Fourteen years ago, a little boy was born. He was tiny, too small, and too early. He had almost-white, blond hair. His skin was so red, as he hadn’t had time to grow all the epidermal layers. Instead of laughter and joy in the delivery room, there was silence and fear. The mother’s heart ached, believing the worst when not one doctor or nurse bothered to tell her if she had a son or a daughter. She waited anxiously to hear a cry, which came just before the ventilator tube was pushed down her son’s throat….the smallest of cries, but still audible. She saw an impossibly small foot wave around on the warming table across the room. And then her too-small, too-soon son was whisked away to a room on another floor where he would be stabilized and prepared to move to a NICU at another hospital.

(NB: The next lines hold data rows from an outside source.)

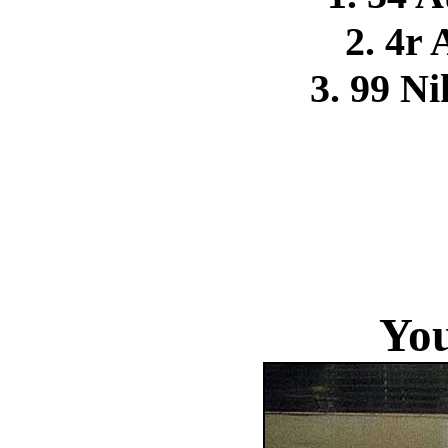
2. 4r
3. 99 N
You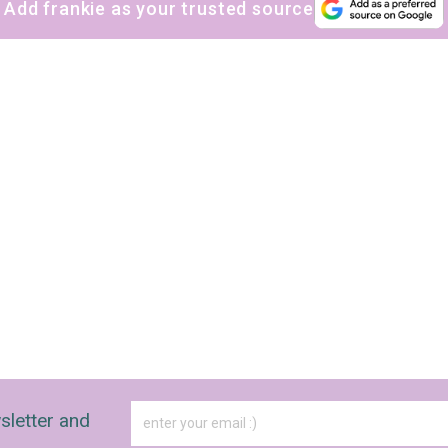
Add frankie as your trusted source
sletter and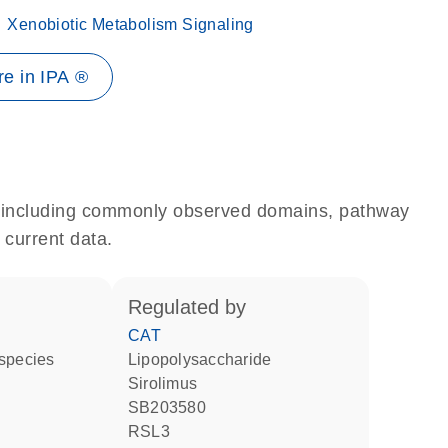
Xenobiotic Metabolism Signaling
e in IPA ®
e, including commonly observed domains, pathway
 current data.
regulated by
CAT
 species
lipopolysaccharide
sirolimus
SB203580
RSL3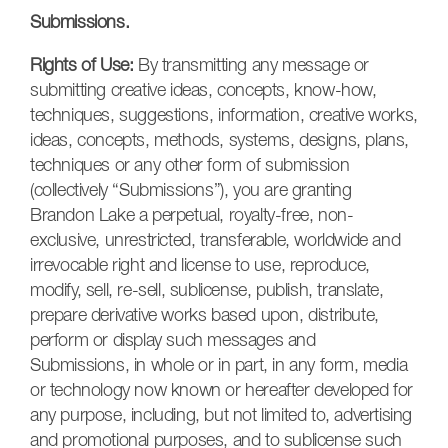
Submissions.
Rights of Use:
By transmitting any message or
submitting creative ideas, concepts, know-how,
techniques, suggestions, information, creative works,
ideas, concepts, methods, systems, designs, plans,
techniques or any other form of submission
(collectively “Submissions”), you are granting
Brandon Lake a perpetual, royalty-free, non-
exclusive, unrestricted, transferable, worldwide and
irrevocable right and license to use, reproduce,
modify, sell, re-sell, sublicense, publish, translate,
prepare derivative works based upon, distribute,
perform or display such messages and
Submissions, in whole or in part, in any form, media
or technology now known or hereafter developed for
any purpose, including, but not limited to, advertising
and promotional purposes, and to sublicense such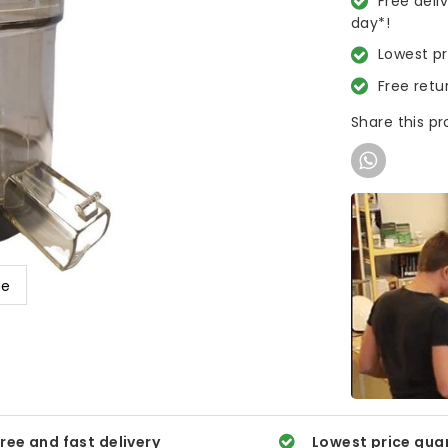
Free deli
day*!
Lowest p
Free retu
Share this p
ge
ree and fast delivery
Lowest price gua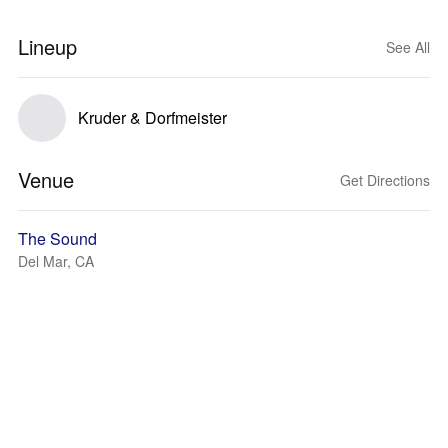
Lineup
See All
Kruder & Dorfmeister
Venue
Get Directions
The Sound
Del Mar, CA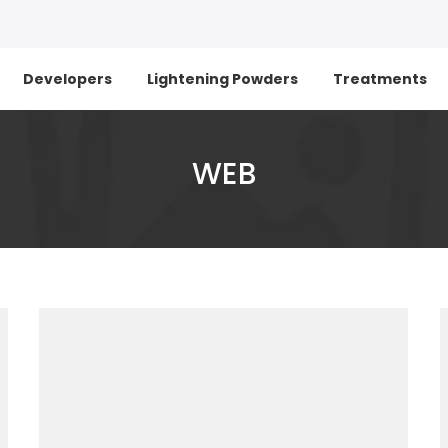
Developers
Lightening Powders
Treatments
WEB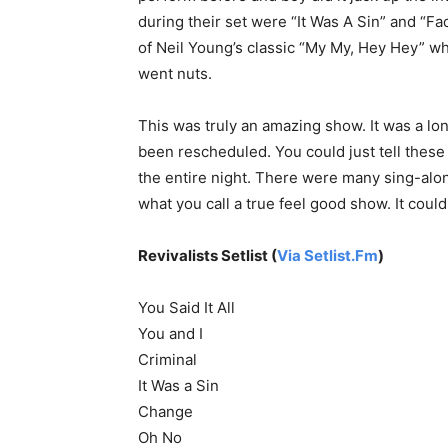
during their set were “It Was A Sin” and “Fa
of Neil Young’s classic “My My, Hey Hey” w
went nuts.
This was truly an amazing show. It was a lo
been rescheduled. You could just tell these f
the entire night. There were many sing-along
what you call a true feel good show. It coul
Revivalists Setlist (
Via Setlist.Fm
)
You Said It All
You and I
Criminal
It Was a Sin
Change
Oh No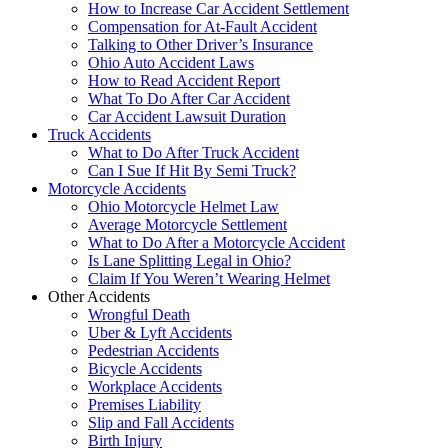
How to Increase Car Accident Settlement
Compensation for At-Fault Accident
Talking to Other Driver’s Insurance
Ohio Auto Accident Laws
How to Read Accident Report
What To Do After Car Accident
Car Accident Lawsuit Duration
Truck Accidents
What to Do After Truck Accident
Can I Sue If Hit By Semi Truck?
Motorcycle Accidents
Ohio Motorcycle Helmet Law
Average Motorcycle Settlement
What to Do After a Motorcycle Accident
Is Lane Splitting Legal in Ohio?
Claim If You Weren’t Wearing Helmet
Other Accidents
Wrongful Death
Uber & Lyft Accidents
Pedestrian Accidents
Bicycle Accidents
Workplace Accidents
Premises Liability
Slip and Fall Accidents
Birth Injury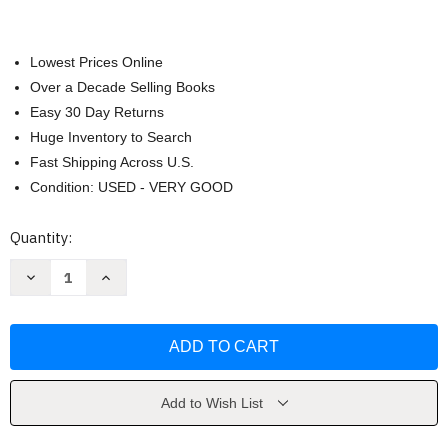
Lowest Prices Online
Over a Decade Selling Books
Easy 30 Day Returns
Huge Inventory to Search
Fast Shipping Across U.S.
Condition: USED - VERY GOOD
Current
Quantity:
Stock:
Decrease
Increase
Quantity
Quantity
of
of
Scar
Scar
Tissue
Tissue
by
by
Anthony
Anthony
Kiedis
Kiedis
Add to Wish List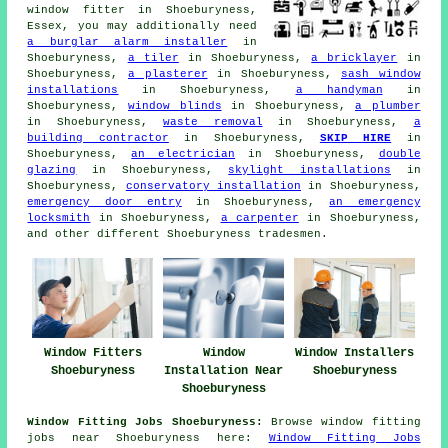
window fitter
in Shoeburyness,
Essex, you may additionally need
a burglar alarm installer
in
Shoeburyness,
a tiler
in Shoeburyness,
a bricklayer
in
Shoeburyness,
a plasterer
in Shoeburyness,
sash window
installations
in Shoeburyness,
a handyman
in
Shoeburyness,
window blinds
in Shoeburyness,
a plumber
in Shoeburyness,
waste removal
in Shoeburyness,
a
building contractor
in Shoeburyness,
SKIP HIRE
in
Shoeburyness,
an electrician
in Shoeburyness,
double
glazing
in Shoeburyness,
skylight installations
in
Shoeburyness,
conservatory installation
in Shoeburyness,
emergency door entry
in Shoeburyness,
an emergency
locksmith
in Shoeburyness,
a carpenter
in Shoeburyness,
and other different Shoeburyness tradesmen.
Window Fitters
Window
Window Installers
Shoeburyness
Installation Near
Shoeburyness
Shoeburyness
Window Fitting Jobs Shoeburyness:
Browse window fitting
jobs near Shoeburyness here:
Window Fitting Jobs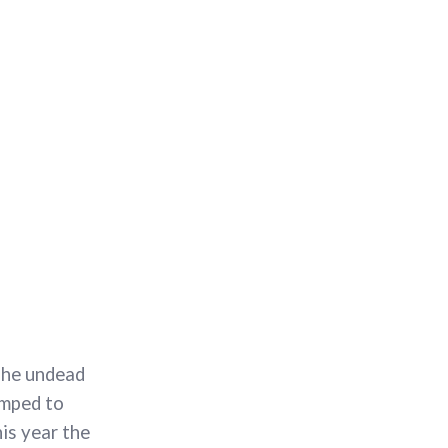
The undead
imped to
his year the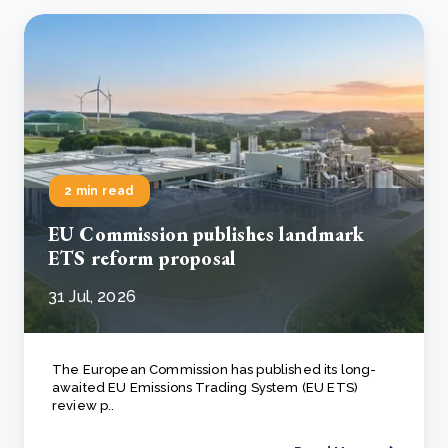
2 min read
EU Commission publishes landmark
ETS reform proposal
31 Jul, 2026
The European Commission has published its long-
awaited EU Emissions Trading System (EU ETS)
review p..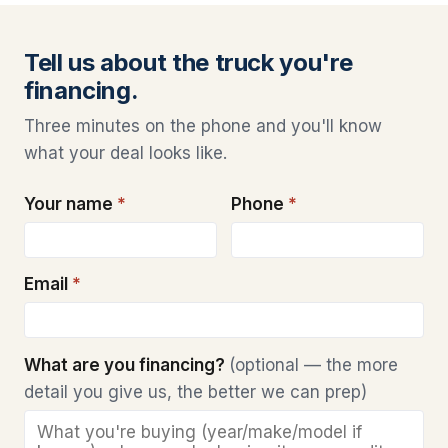
Tell us about the truck you're
financing.
Three minutes on the phone and you'll know
what your deal looks like.
Your name
*
Phone
*
Email
*
What are you financing?
(optional — the more
detail you give us, the better we can prep)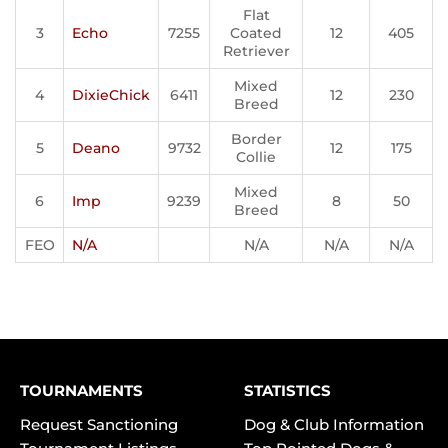
Flat
3
Echo
7255
Coated
12
405
Retriever
Mixed
4
DixieChick
6411
12
230
Breed
Border
5
Deano
9732
12
175
Collie
Mixed
6
Imp
9239
8
50
Breed
FEO
N/A
N/A
N/A
N/A
TOURNAMENTS
STATISTICS
Request Sanctioning
Dog & Club Information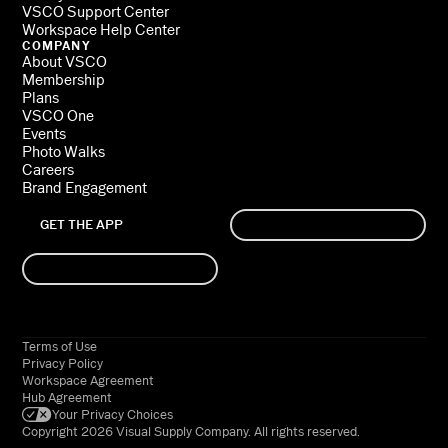
VSCO Support Center
Workspace Help Center
COMPANY
About VSCO
Membership
Plans
VSCO One
Events
Photo Walks
Careers
Brand Engagement
GET THE APP
SIGN UP
LOG IN
Terms of Use
Privacy Policy
Workspace Agreement
Hub Agreement
Your Privacy Choices
Copyright 2026 Visual Supply Company. All rights reserved.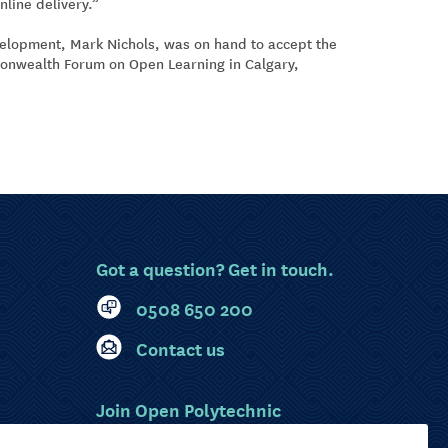
nline delivery.”
velopment, Mark Nichols, was on hand to accept the
monwealth Forum on Open Learning in Calgary,
Got a question? Get in touch.
0508 650 200
Contact us
Join Open Polytechnic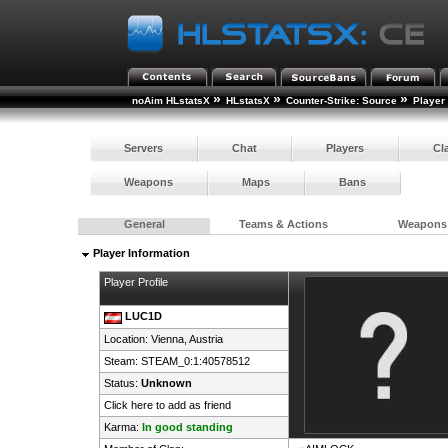
»
»
»
noAim HLstatsX
HLstatsX
Counter-Strike: Source
Player
Servers
Chat
Players
Cl
Weapons
Maps
Bans
General
Teams & Actions
Weapons
Player Information
Player Profile
LUC1D
Location: Vienna,
Austria
Steam:
STEAM_0:1:40578512
Status:
Unknown
Click here to add as friend
Karma:
In good standing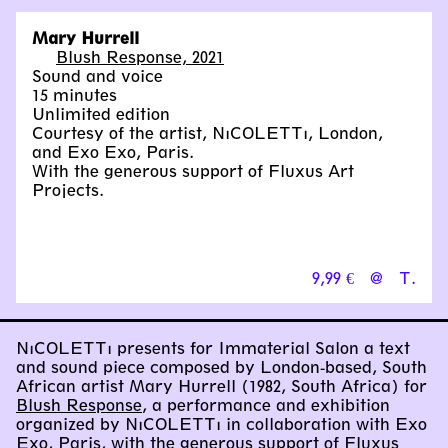
Mary Hurrell
Blush Response, 2021
Sound and voice
15 minutes
Unlimited edition
Courtesy of the artist, NıCOLETTı, London,
and Exo Exo, Paris.
With the generous support of Fluxus Art
Projects.
9,99 €
@
T.
NıCOLETTı presents for Immaterial Salon a text
and sound piece composed by London-based, South
African artist Mary Hurrell (1982, South Africa) for
Blush Response
, a performance and exhibition
organized by NıCOLETTı in collaboration with Exo
Exo, Paris, with the generous support of Fluxus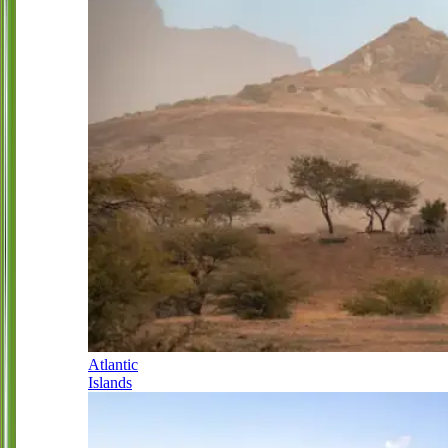
Atlantic
Islands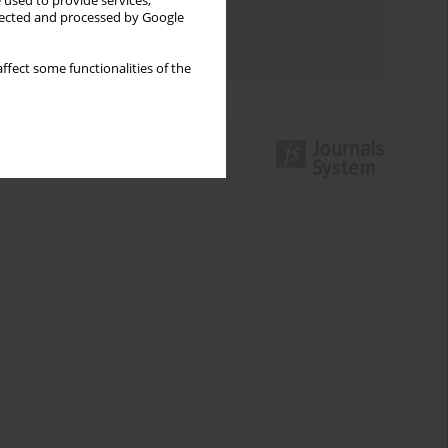
 used to provide services,
Topics index
llected and processed by Google
Authors index
ffect some functionalities of the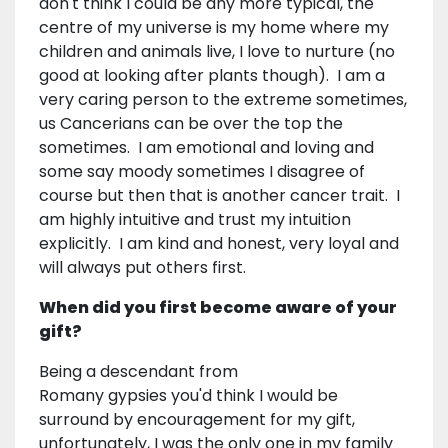
don't think I could be any more typical, the
centre of my universe is my home where my
children and animals live, I love to nurture (no
good at looking after plants though). I am a
very caring person to the extreme sometimes,
us Cancerians can be over the top the
sometimes. I am emotional and loving and
some say moody sometimes I disagree of
course but then that is another cancer trait. I
am highly intuitive and trust my intuition
explicitly. I am kind and honest, very loyal and
will always put others first.
When did you first become aware of your
gift?
Being a descendant from
Romany gypsies you'd think I would be
surround by encouragement for my gift,
unfortunately, I was the only one in my family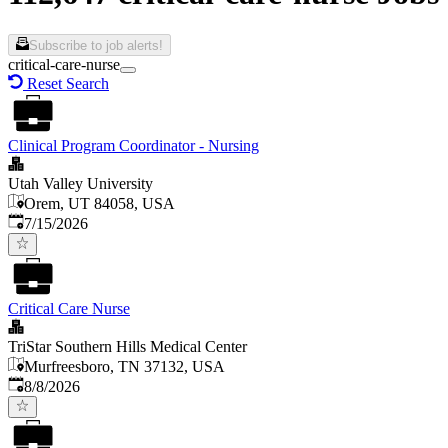
Subscribe to job alerts!
critical-care-nurse
Reset Search
Clinical Program Coordinator - Nursing
Utah Valley University
Orem, UT 84058, USA
Published
:
7/15/2026
Critical Care Nurse
TriStar Southern Hills Medical Center
Murfreesboro, TN 37132, USA
Published
:
8/8/2026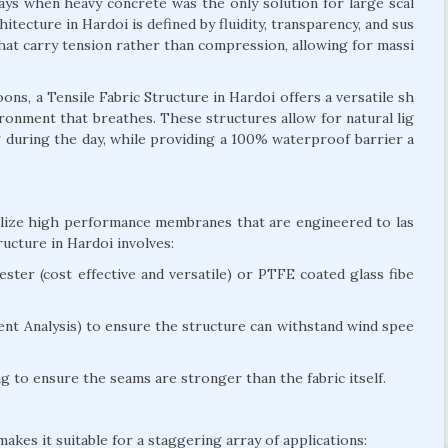
days when heavy concrete was the only solution for large scal
itecture in Hardoi is defined by fluidity, transparency, and sus
 that carry tension rather than compression, allowing for massi
s, a Tensile Fabric Structure in Hardoi offers a versatile sh
nvironment that breathes. These structures allow for natural lig
ng during the day, while providing a 100% waterproof barrier a
tilize high performance membranes that are engineered to las
ucture in Hardoi involves:
ter (cost effective and versatile) or PTFE coated glass fibe
nt Analysis) to ensure the structure can withstand wind spee
 to ensure the seams are stronger than the fabric itself.
akes it suitable for a staggering array of applications: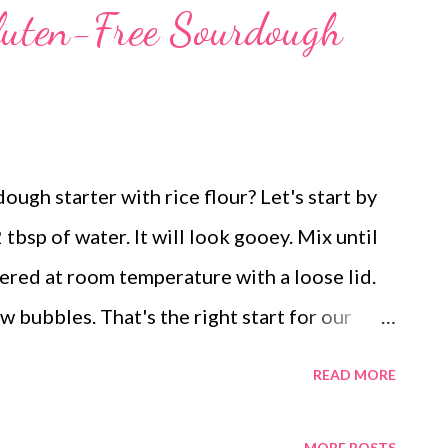
luten-Free Sourdough
gh starter with rice flour? Let's start by
 tbsp of water. It will look gooey. Mix until
vered at room temperature with a loose lid.
w bubbles. That's the right start for our
recipes. Now you will need a new glass
READ MORE
ice flour along with 2 tbsp of water. You will
day 1. Now you might ask what to do with the
MORE POSTS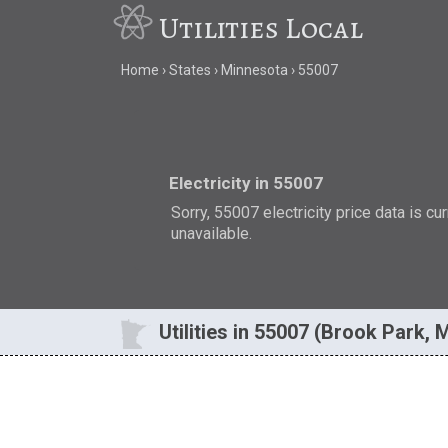
Utilities Local
Home
States
Minnesota
55007
Electricity in 55007
Sorry, 55007 electricity price data is cu
unavailable.
Utilities in 55007 (Brook Park,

That mother spent over three months sitting by her son’s isolette and eventually,  his open crib in the NICU. She stared at him for hours on the days she couldn’t hold him. She watched him turn gray too many times to count. She slowly learned to mother a medically fragile infant, changing diapers while moving tubes and wires out of the way, figuring out his personality, his signs of distress, his cry, what made him happy and comfortable. She wept, prayed and cried by his bedside. Mostly, she wished she could take his place, take it all away from him. She promised him she would be there, good or bad. She left him every night to the care of doctors, nurses, machines. and monitors. She hated leaving. She felt so guilty leaving. She slept with the phone right next to her hand, sure the call would come from the hospital something had gone wrong. She held him through eye exams. She waited anxiously for ultrasound and x-ray results, blood draws and transfusions.  She watched as slowly, lines were removed and disappeared from his daily life. She learned to count in cc’s and milliliters rather than ounces. She celebrated every gram gained, anguished over any lost. She lived for the moments she could hold him, skin-to-skin, and watch his heart rate and oxygen levels settle. She longed, every day, to be a “real” mom, to take her son home. She cried nightly by his empty crib in his empty room in their empty house.

And then one day, 93 days after his birth, she and her husband brought their precious son home. She pushed those fears and memories down in her heart. She put away the things that reminded her of their time in the NICU. And then one day, years later, there was a song that took her instantly back to those days, months of sitting next to his bedside. She had to pull over to the side of the road as an ugly cry took over her vision. That was was Permanent by David Cook. Just the words, “Is there someway for me to take his place,” “I wish I could make it go away,” “I’m permanent,” “Is this the moment where I look you in the eye, Forgive my promise that you’ll never see me cry”……they just said it. They said so much of what she felt during those months, and even the years that followed when he had to work so hard to catch up.

That boy is fourteen years old today. She stares at this boy, who is nearly as tall as she, and struggles to match him with that too-small, too-soon baby. She cries over his achievements, so grateful for his life. She loves that he still allows her to hug him. She prays with all her heart he will never in any way remember any of those 93 days.

Happy Birthday my Big Man. It’s a blessing to watch you grow up.